O número de emissores e valores nos índices de dívida globais é enorme. “Exemplificando: para um índice de dívida global geral, como o Bloomberg Barclays Global Multiverse, há mais de 3.800 emissores e 24.000 valores individuais. Isto faz com que a réplica passiva literal do mercado seja improvável por si e, de facto, que a maioria de fundos passivos utilizem uma metodologia de amostras que, inevitavelmente, irá gerar discrepâncias de rentabilidade” revela o especialista.

  1. Negociação irregular

A falta de mercados de títulos de dívida centralizados e a menor liquidez são outros fatores que impedem a plena réplica do índice. Isto obedece a diversas razões. “Em primeiro lugar, a dívida negoceia-se principalmente em mercados fora da bolsa, ou seja, negociação bilateral entre os participantes. Em segundo lugar, desde há algum tempo tem se vindo a verificar uma redução na criação de mercado por parte dos bancos desde a crise financeira. Em terceiro lugar, temos sido testemunhas do aumento do investimento “buy and hold” por parte das entidades institucionais. Em concreto, com a expansão quantitativa temos visto que os bancos centrais têm comprado grandes porções dos mercados de obrigações para gerir as condições monetárias mais do que pela atratividade representada pelo investimento.
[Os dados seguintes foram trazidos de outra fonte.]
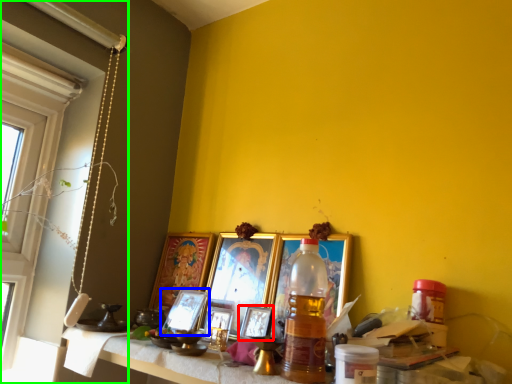 Question: Which is farther away from picture frame (highlighted by a red box)? picture frame (highlighted by a blue box) or window (highlighted by a green box)?

Choices:
 (A) picture frame
 (B) window

Answer: (B) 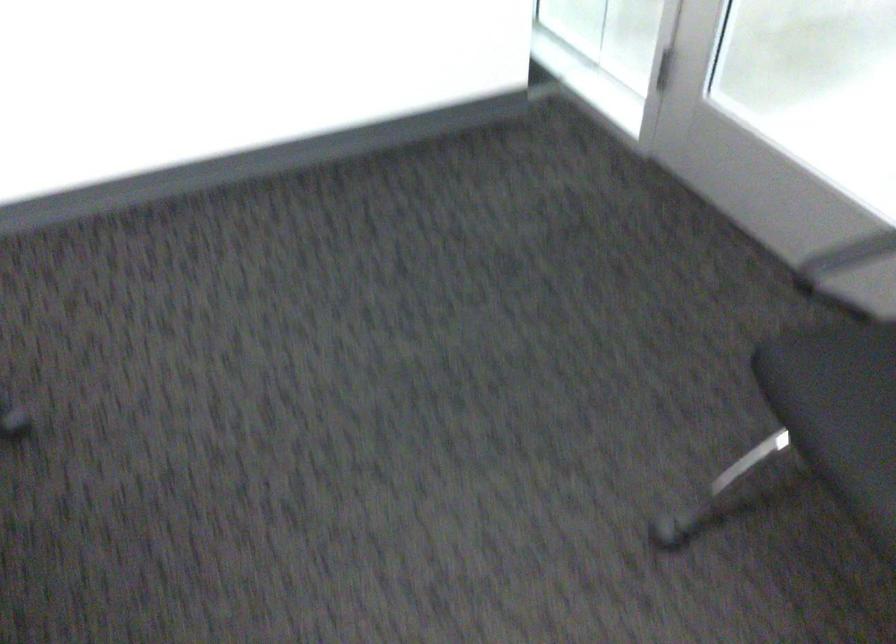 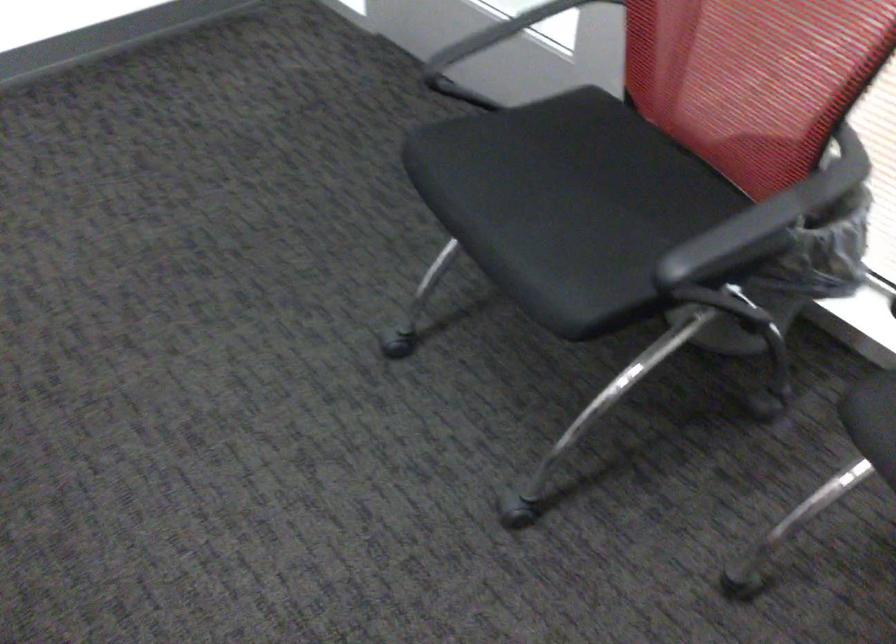 What movement of the cameraman would produce the second image?

The cameraman moved toward right, backward. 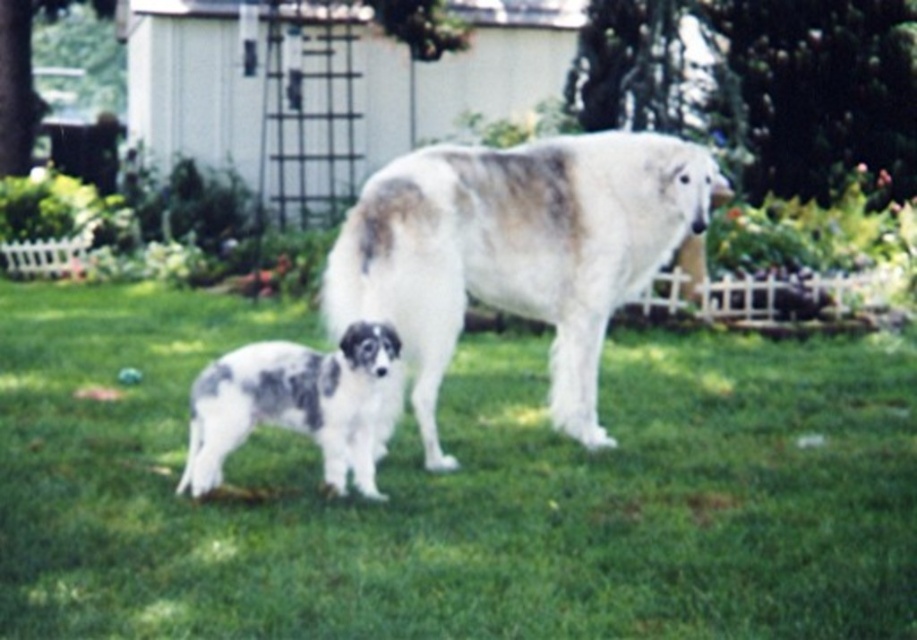 Who is taller, green grass at center or spotted fur puppy at lower left?

spotted fur puppy at lower left

Can you confirm if green grass at center is bigger than spotted fur puppy at lower left?

Yes.

Identify the location of green grass at center. (456, 490).

Which is above, green grass at center or white fur dog at center?

white fur dog at center is above.

Can you confirm if green grass at center is positioned above white fur dog at center?

No.

Does point (197, 346) come behind point (558, 228)?

Yes, point (197, 346) is farther from viewer.

The height and width of the screenshot is (640, 917). Identify the location of green grass at center. (456, 490).

In the scene shown: Who is taller, white fur dog at center or spotted fur puppy at lower left?

With more height is white fur dog at center.

Does white fur dog at center appear under spotted fur puppy at lower left?

Actually, white fur dog at center is above spotted fur puppy at lower left.

Is point (599, 211) behind point (380, 374)?

Yes, it is behind point (380, 374).

Where is `white fur dog at center`? The width and height of the screenshot is (917, 640). white fur dog at center is located at coordinates (514, 253).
Dado que estes fatores têm reduzido a frequência da negociação, têm aumentado a probabilidade de os preços serem errados, o que representa uma oportunidade que os gestores ativos podem aproveitar”.
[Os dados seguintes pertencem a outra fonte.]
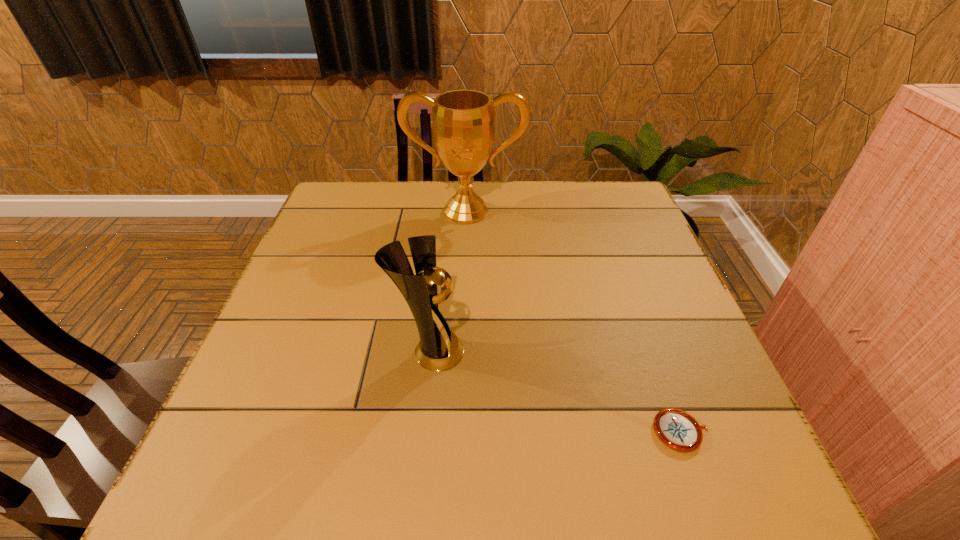 Find the location of a particular element. The width and height of the screenshot is (960, 540). blank area in the image that satisfies the following two spatial constraints: 1. on the back side of the compass; 2. at the front of the second nearest object, where the globe is visible is located at coordinates coord(652,352).

In order to click on blank area in the image that satisfies the following two spatial constraints: 1. at the front of the second nearest object, where the globe is visible; 2. on the left side of the compass in this screenshot , I will do `click(421, 431)`.

Where is `free space in the image that satisfies the following two spatial constraints: 1. on the front-facing side of the tallest object; 2. on the left side of the rightmost object`? free space in the image that satisfies the following two spatial constraints: 1. on the front-facing side of the tallest object; 2. on the left side of the rightmost object is located at coordinates [457, 431].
  1. Rotação elevada dos produtos

Enquanto as ações são emitidas com durações indefinidas, as obrigações costumam ter uma data de vencimento fixa e serão emitidas e reembolsadas ao longo do tempo. “Por exemplo, a rotação de um índice de dívida pode ascender a 20%. Dada a necessidade de negociação e reajuste, isto irá dificultar a tarefa de um gestor passivo tente replicar o índice de referência (e aumentará o custo de o fazer)”.
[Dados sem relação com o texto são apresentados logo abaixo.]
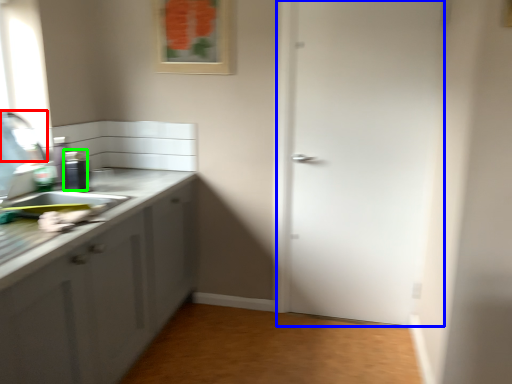 Question: Which object is positioned closest to faucet (highlighted by a red box)? Select from door (highlighted by a blue box) and appliance (highlighted by a green box).

Choices:
 (A) door
 (B) appliance

Answer: (B) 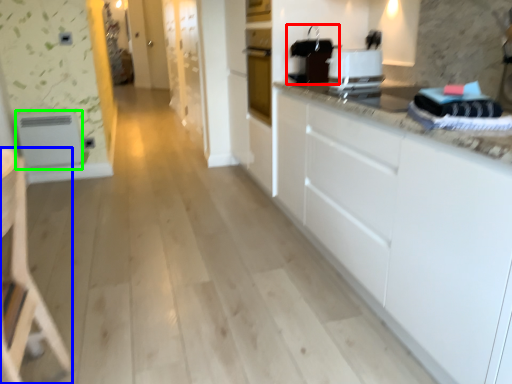 Question: Which is farther away from appliance (highlighted by a red box)? armchair (highlighted by a blue box) or appliance (highlighted by a green box)?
  1. Atuações das agências de rating

Para que uma obrigação possa ser incluída em muitos índices emblemáticos é necessário que tenha grau de investimento; os títulos com classificação inferior ficam excluídos do índice. “A atividade do mercado costuma antecipar-se às atuações das agências de rating e à conseguinte inclusão/exclusão do índice. Por outro lado, os investidores passivos que devem seguir o índice estão obrigados a comprar e vender investimentos no pior momento; ou seja, após a melhoria ou a descida da classificação que já foi descontada pelo resto do mercado.

Rentabilidade histórica

O índice de obrigações mais antigo remonta a 1986. Tendo em vista todas as questões antes assinaladas, importa analisar como se tem comportado a longo prazo. “ No período de 30 anos, o fundo ofereceu uma rentabilidade de cerca de 0,57% anual inferior ao índice, o que representa mais de 0,15%, da comissão de gestão, e representa uma diferença de mais de 100 pontos percentuais em termos acumulativos”.